Saya sendiri memiliki pandangan bahwa untuk kondisi apa adanya saat ini, pemeringkatan nampaknya kurang tepat untuk dilakukan. Saya mengetahui betul bahwa ada dua orang Doktor yang KTP-2 nya adalah hasil karya Tuyul, namun tetap saja keduanya masuk rangking 10 besar. Tentu hal semacam ini menciderai persaingan yang sehat dan berimbang. Saya juga mengamati sebuah situasi antara dua orang yang sama-sama berasal dari kementerian yang sama, namun memiliki karakter yang berbeda. Si “A” lebih banyak bicara di kelas namun sangat minim kontribusinya dalam kerja kelompok. Sedangkan si “B” lebih sering diam dalam forum kelas namun memiliki kontribusi terhadap kelompok yang jauh lebih besar dibanding si “A”. dalam kacamata saya, si “B” jauh lebih layak masuk 10 besar, namun justru si “A”lah yang dua kali berturut-turut masuk 10 besar, sementara si “B” tidak sekalipun masuk 10 besar. Fakta lain, si “B” pernah ditunjuk jadi ketua kelompok KMS, sedang si “A” tidak pernah sekalipun memimpin kelompok. Sangat boleh jadi ada penilaian dari unsur lain, namun fakta yang saya paparkan mestinya juga menjadi pertimbangan serius dalam rangkaian sistem penilaian. 

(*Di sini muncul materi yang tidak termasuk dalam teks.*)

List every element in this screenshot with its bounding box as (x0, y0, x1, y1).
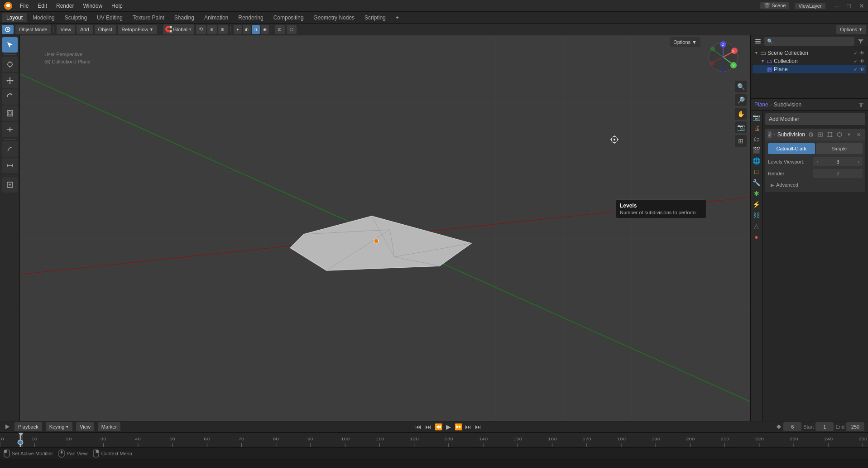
modifier-realtime-icon[interactable] (807, 130, 815, 139)
properties-filter-icon[interactable] (858, 101, 864, 108)
scene-selector[interactable]: 🎬 Scene (760, 2, 789, 9)
menu-edit[interactable]: Edit (36, 2, 49, 10)
prop-icon-object[interactable]: □ (752, 167, 762, 177)
outliner-filter-icon[interactable] (857, 38, 864, 45)
tab-animation[interactable]: Animation (200, 13, 233, 22)
jump-back-btn[interactable]: ⏭ (424, 422, 433, 431)
start-frame-input[interactable] (815, 422, 834, 431)
toolbar-add-btn[interactable] (2, 177, 18, 193)
jump-end-btn[interactable]: ⏭ (474, 422, 483, 431)
add-modifier-btn[interactable]: Add Modifier (765, 113, 865, 125)
outliner-scene-collection[interactable]: ▼ 🗃 Scene Collection ✓ 👁 (753, 49, 866, 57)
tab-sculpting[interactable]: Sculpting (60, 13, 91, 22)
end-frame-input[interactable] (846, 422, 864, 431)
modifier-cage-icon[interactable] (835, 130, 844, 139)
viewport-options-btn[interactable]: Options ▼ (670, 37, 700, 47)
xray-btn[interactable]: ⬡ (287, 25, 297, 34)
jump-start-btn[interactable]: ⏮ (414, 422, 423, 431)
prop-icon-view[interactable]: 🗂 (752, 134, 762, 144)
zoom-in-icon[interactable]: 🔍 (735, 81, 747, 92)
toolbar-scale-btn[interactable] (2, 106, 18, 121)
prop-icon-modifiers[interactable]: 🔧 (752, 178, 762, 188)
marker-menu-btn[interactable]: Marker (98, 422, 120, 431)
toolbar-annotate-btn[interactable] (2, 141, 18, 157)
levels-viewport-decrease-btn[interactable]: ‹ (813, 157, 821, 166)
scene-collection-eye-icon[interactable]: 👁 (859, 50, 864, 56)
modifier-close-icon[interactable]: ✕ (854, 130, 863, 139)
toolbar-rotate-btn[interactable] (2, 89, 18, 105)
add-menu-btn[interactable]: Add (77, 25, 93, 34)
collection-eye-icon[interactable]: 👁 (859, 58, 864, 64)
prop-icon-particles[interactable]: ✱ (752, 188, 762, 198)
menu-help[interactable]: Help (110, 2, 125, 10)
modifier-render-icon[interactable] (816, 130, 825, 139)
pan-icon[interactable]: ✋ (735, 108, 747, 120)
viewlayer-selector[interactable]: ViewLayer (795, 3, 825, 9)
advanced-section-header[interactable]: ▶ Advanced (768, 180, 863, 189)
prop-icon-output[interactable]: 🖨 (752, 123, 762, 133)
levels-viewport-increase-btn[interactable]: › (854, 157, 863, 166)
frame-ruler[interactable]: 0 10 20 30 40 50 60 70 80 90 100 110 120 (0, 433, 868, 447)
step-back-btn[interactable]: ⏪ (434, 422, 443, 431)
keying-menu-btn[interactable]: Keying▼ (46, 422, 73, 431)
play-btn[interactable]: ▶ (444, 422, 453, 431)
outliner-plane[interactable]: ▦ Plane ✓ 👁 (753, 65, 866, 73)
ortho-view-icon[interactable]: ⊞ (735, 135, 747, 147)
viewport-shade-btn-4[interactable]: ◉ (261, 25, 269, 34)
viewport-shade-btn-2[interactable]: ◐ (243, 25, 251, 34)
toolbar-move-btn[interactable] (2, 73, 18, 88)
tab-texture-paint[interactable]: Texture Paint (128, 13, 169, 22)
prop-icon-data[interactable]: △ (752, 221, 762, 231)
camera-view-icon[interactable]: 📷 (735, 121, 747, 133)
collection-checkbox[interactable]: ✓ (854, 58, 858, 64)
window-maximize[interactable]: □ (847, 2, 851, 10)
scene-collection-checkbox[interactable]: ✓ (854, 50, 858, 56)
jump-forward-btn[interactable]: ⏭ (464, 422, 473, 431)
transform-btn-2[interactable]: ⊕ (207, 25, 217, 34)
retopoflow-btn[interactable]: RetopoFlow ▼ (118, 25, 157, 34)
menu-window[interactable]: Window (81, 2, 104, 10)
playback-menu-btn[interactable]: Playback (14, 422, 42, 431)
tab-layout[interactable]: Layout (2, 13, 27, 22)
tab-scripting[interactable]: Scripting (360, 13, 390, 22)
viewport-shade-btn-3[interactable]: ◑ (252, 25, 260, 34)
prop-icon-physics[interactable]: ⚡ (752, 199, 762, 209)
step-forward-btn[interactable]: ⏩ (454, 422, 463, 431)
plane-eye-icon[interactable]: 👁 (859, 67, 864, 72)
modifier-options-icon[interactable]: ▼ (845, 130, 853, 139)
transform-btn-3[interactable]: ⊞ (218, 25, 228, 34)
modifier-editmode-icon[interactable] (826, 130, 834, 139)
tab-geometry-nodes[interactable]: Geometry Nodes (309, 13, 359, 22)
current-frame-input[interactable] (783, 422, 801, 431)
prop-icon-scene[interactable]: 🎬 (752, 145, 762, 155)
viewport-shade-btn-1[interactable]: ● (234, 25, 242, 34)
zoom-out-icon[interactable]: 🔎 (735, 94, 747, 106)
view-menu-btn[interactable]: View (57, 25, 75, 34)
mode-selector-btn[interactable]: Object Mode (15, 25, 51, 34)
toolbar-select-btn[interactable] (2, 37, 18, 53)
tab-rendering[interactable]: Rendering (234, 13, 268, 22)
menu-file[interactable]: File (18, 2, 30, 10)
modifier-enable-checkbox[interactable]: ✓ (768, 131, 772, 138)
tab-modeling[interactable]: Modeling (28, 13, 59, 22)
options-dropdown-btn[interactable]: Options ▼ (836, 25, 866, 34)
toolbar-transform-btn[interactable] (2, 122, 18, 137)
plane-checkbox[interactable]: ✓ (854, 67, 858, 72)
tab-uv-editing[interactable]: UV Editing (92, 13, 127, 22)
simple-btn[interactable]: Simple (816, 143, 863, 154)
toolbar-measure-btn[interactable] (2, 158, 18, 173)
outliner-collection[interactable]: ▼ 🗃 Collection ✓ 👁 (753, 57, 866, 65)
tab-add[interactable]: + (391, 13, 403, 22)
tab-shading[interactable]: Shading (170, 13, 199, 22)
overlay-btn[interactable]: ⊡ (275, 25, 285, 34)
prop-icon-render[interactable]: 📷 (752, 112, 762, 122)
transform-btn-1[interactable]: ⟲ (196, 25, 206, 34)
prop-icon-material[interactable]: ● (752, 232, 762, 242)
window-minimize[interactable]: ─ (834, 2, 839, 10)
mode-icon-btn[interactable] (2, 25, 14, 34)
tab-compositing[interactable]: Compositing (269, 13, 308, 22)
prop-icon-world[interactable]: 🌐 (752, 156, 762, 166)
prop-icon-constraints[interactable]: ⛓ (752, 210, 762, 220)
outliner-search-input[interactable] (764, 37, 854, 46)
window-close[interactable]: ✕ (859, 2, 864, 10)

Jika kelemahan-kelemahan dalam sistem penilaian dapat diatasi secara memuaskan, maka saya 1000 persen mendukung adanya sistem pemeringkatan dalam diklat aparatur, apapun jenis dan tingkatan diklatnya. Dalam ranah ideal saya, adanya pemeringkatan justru menjadi tolok ukur kualitas sebuah diklat. Program diklat yang berani mengukur dan mengumumkan kinerja peserta atau alumninya tanpa memunculkan sanggahan yang berarti dari mayoritas peserta (secara terbuka atau diam-diam) adalah program diklat yang dapat diandalkan. Program diklat yang berani mengukur dan mengumumkan kinerja peserta atau alumninya namun memunculkan banyak sanggahan, adalah program diklat yang ceroboh dan gegabah. Program diklat yang tidak berani mengukur dan mengumumkan kinerja peserta atau alumninya adalah program diklat yang asal-asalan dan sia-sia.